[Stored items]
_ _ _ _ _
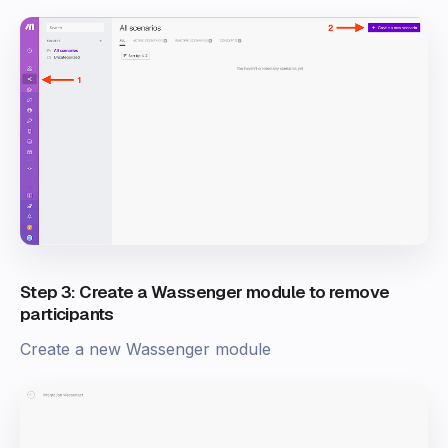
Step 3: Create a Wassenger module to remove
participants
Create a new Wassenger module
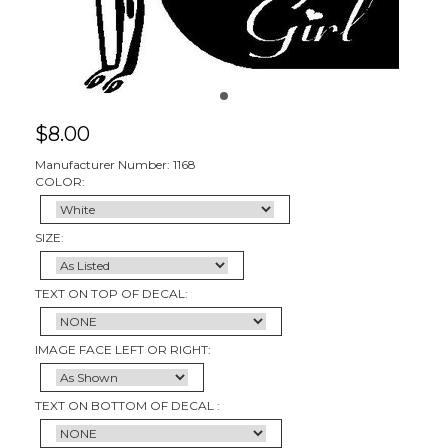
$
8.00
Manufacturer Number: 1168
COLOR:
SIZE:
TEXT ON TOP OF DECAL:
IMAGE FACE LEFT OR RIGHT:
TEXT ON BOTTOM OF DECAL :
_ _ _ _ _
### About this task
Output only the lines from the line that contains "Manufacturer Number: 1168" through the end of the entries, both included, exactly as they appear.

### Response
Manufacturer Number: 1168
COLOR:
SIZE:
TEXT ON TOP OF DECAL:
IMAGE FACE LEFT OR RIGHT:
TEXT ON BOTTOM OF DECAL :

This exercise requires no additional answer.